> [Your instructions] Everything in the records below should be set down again, word for word.

> [Available data]
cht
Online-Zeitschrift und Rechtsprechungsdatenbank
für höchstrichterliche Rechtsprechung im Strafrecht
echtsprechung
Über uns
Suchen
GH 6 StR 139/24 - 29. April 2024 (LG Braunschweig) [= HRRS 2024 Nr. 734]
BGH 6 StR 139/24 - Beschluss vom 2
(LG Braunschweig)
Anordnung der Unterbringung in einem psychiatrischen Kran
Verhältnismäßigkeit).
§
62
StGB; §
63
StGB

> [Task response]
cht
Online-Zeitschrift und Rechtsprechungsdatenbank
für höchstrichterliche Rechtsprechung im Strafrecht
echtsprechung
Über uns
Suchen
GH 6 StR 139/24 - 29. April 2024 (LG Braunschweig) [= HRRS 2024 Nr. 734]
BGH 6 StR 139/24 - Beschluss vom 2
(LG Braunschweig)
Anordnung der Unterbringung in einem psychiatrischen Kran
Verhältnismäßigkeit).
§
62
StGB; §
63
StGB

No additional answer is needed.